Meant to say any testing I can do to help resolve this please let me know. I am not very good at RegEx so will rely on your skills for this if possible :)
I can likely rake a peek into this tomorrow, just create a collection of paths that should be considered valid, and a collection that are invalid.

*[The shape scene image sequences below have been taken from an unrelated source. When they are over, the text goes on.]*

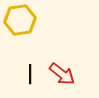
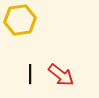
red arrow: moved 1 px left, 1 px down
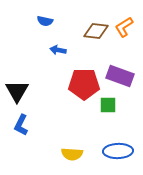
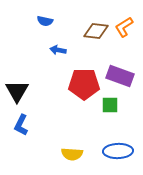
green square: moved 2 px right
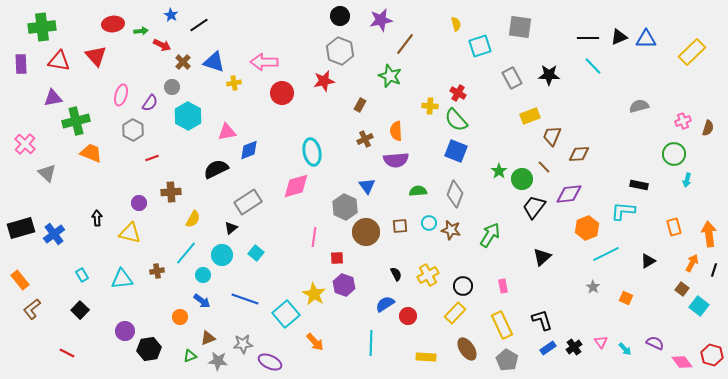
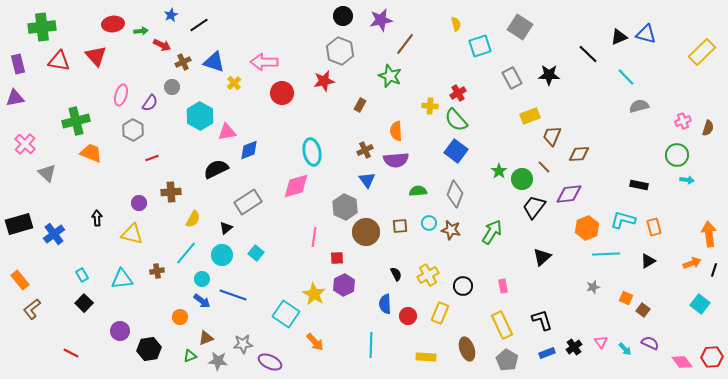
blue star at (171, 15): rotated 16 degrees clockwise
black circle at (340, 16): moved 3 px right
gray square at (520, 27): rotated 25 degrees clockwise
black line at (588, 38): moved 16 px down; rotated 45 degrees clockwise
blue triangle at (646, 39): moved 5 px up; rotated 15 degrees clockwise
yellow rectangle at (692, 52): moved 10 px right
brown cross at (183, 62): rotated 21 degrees clockwise
purple rectangle at (21, 64): moved 3 px left; rotated 12 degrees counterclockwise
cyan line at (593, 66): moved 33 px right, 11 px down
yellow cross at (234, 83): rotated 32 degrees counterclockwise
red cross at (458, 93): rotated 28 degrees clockwise
purple triangle at (53, 98): moved 38 px left
cyan hexagon at (188, 116): moved 12 px right
brown cross at (365, 139): moved 11 px down
blue square at (456, 151): rotated 15 degrees clockwise
green circle at (674, 154): moved 3 px right, 1 px down
cyan arrow at (687, 180): rotated 96 degrees counterclockwise
blue triangle at (367, 186): moved 6 px up
cyan L-shape at (623, 211): moved 9 px down; rotated 10 degrees clockwise
orange rectangle at (674, 227): moved 20 px left
black rectangle at (21, 228): moved 2 px left, 4 px up
black triangle at (231, 228): moved 5 px left
yellow triangle at (130, 233): moved 2 px right, 1 px down
green arrow at (490, 235): moved 2 px right, 3 px up
cyan line at (606, 254): rotated 24 degrees clockwise
orange arrow at (692, 263): rotated 42 degrees clockwise
cyan circle at (203, 275): moved 1 px left, 4 px down
purple hexagon at (344, 285): rotated 15 degrees clockwise
gray star at (593, 287): rotated 24 degrees clockwise
brown square at (682, 289): moved 39 px left, 21 px down
blue line at (245, 299): moved 12 px left, 4 px up
blue semicircle at (385, 304): rotated 60 degrees counterclockwise
cyan square at (699, 306): moved 1 px right, 2 px up
black square at (80, 310): moved 4 px right, 7 px up
yellow rectangle at (455, 313): moved 15 px left; rotated 20 degrees counterclockwise
cyan square at (286, 314): rotated 16 degrees counterclockwise
purple circle at (125, 331): moved 5 px left
brown triangle at (208, 338): moved 2 px left
cyan line at (371, 343): moved 2 px down
purple semicircle at (655, 343): moved 5 px left
blue rectangle at (548, 348): moved 1 px left, 5 px down; rotated 14 degrees clockwise
brown ellipse at (467, 349): rotated 15 degrees clockwise
red line at (67, 353): moved 4 px right
red hexagon at (712, 355): moved 2 px down; rotated 20 degrees counterclockwise
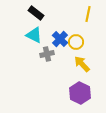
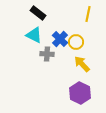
black rectangle: moved 2 px right
gray cross: rotated 16 degrees clockwise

And I'll incorporate those examples into the unit tests.
As far as regex, I use Regex101 to validate everything
Excellent, thank you, much appreciated
Some examples:
Allowed (with and without quotes, with and without trailing slash)
C:
C:\SomeDirectory
//Server/Drive$/Folder
//Server/Folder
Disallowed: Folder Some/Folder /Folder (though this is technically valid on Linux, but that's not standard use case so it's outside scope of this.)
That cover the base?
For Allowed the slashes would need to be other way round - as // would be for Linux / Unix
e.g.
\\Server\Drive$\Folder \\Server\Folder
But yes that covers the base
I was going to treat them as equivalent, as one is the Path.AlternateDirectorySeperator
@RFBomb - thank you so much for looking at this.

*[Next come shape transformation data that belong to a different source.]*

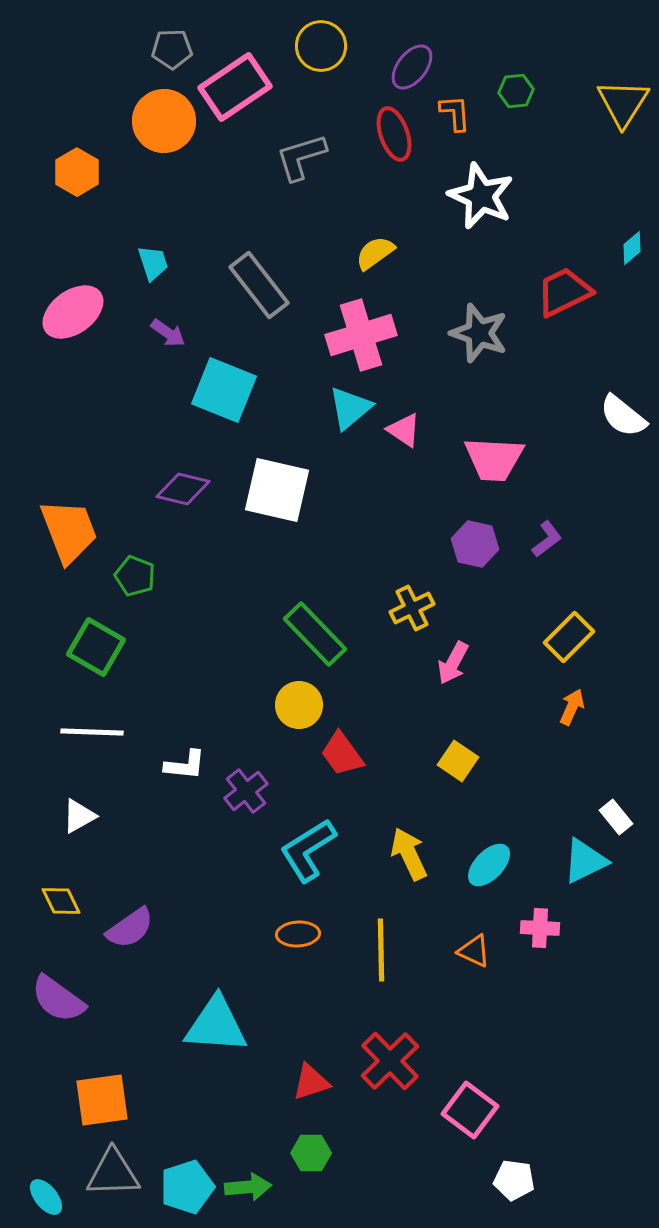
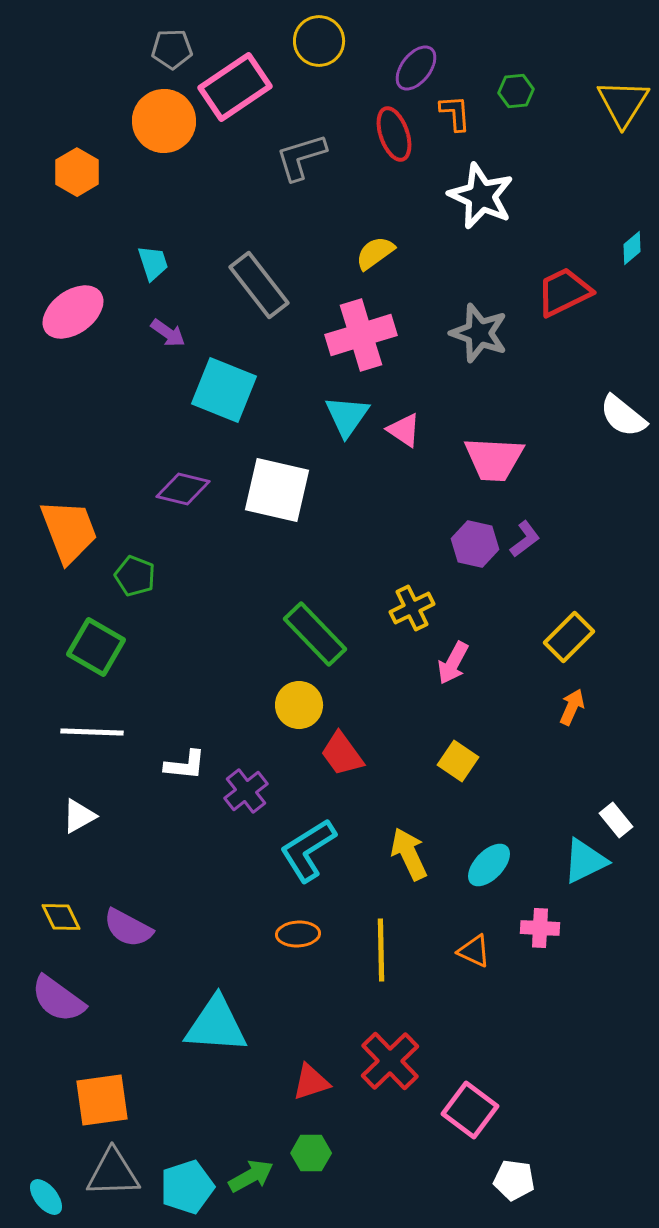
yellow circle at (321, 46): moved 2 px left, 5 px up
purple ellipse at (412, 67): moved 4 px right, 1 px down
cyan triangle at (350, 408): moved 3 px left, 8 px down; rotated 15 degrees counterclockwise
purple L-shape at (547, 539): moved 22 px left
white rectangle at (616, 817): moved 3 px down
yellow diamond at (61, 901): moved 16 px down
purple semicircle at (130, 928): moved 2 px left; rotated 63 degrees clockwise
green arrow at (248, 1187): moved 3 px right, 11 px up; rotated 24 degrees counterclockwise
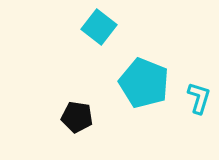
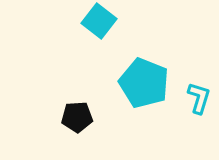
cyan square: moved 6 px up
black pentagon: rotated 12 degrees counterclockwise
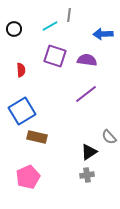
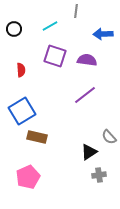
gray line: moved 7 px right, 4 px up
purple line: moved 1 px left, 1 px down
gray cross: moved 12 px right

The following example doesn't seem to work
Dim x = RoboCommandParser.TryParse("C:\Users\darren\OneDrive\Desktop\Working \\XPSDESKTOP\test ""*.*"" /COPY:DAT /DCOPY:DA /E /SEC /MOVE /R:2 /W:2 /V /FP /BYTES /NJH", t)
Source is fine, but destination is found as \\XPSDESKTOP\t rather than \\XPSDESKTOP\test
EDIT: fixed GitHub formatting which had removed \ and * from pasted example
I had also wanted to update the logic to not create new strings every time it checks for a flag, so I used string builder instead here to accomplish it.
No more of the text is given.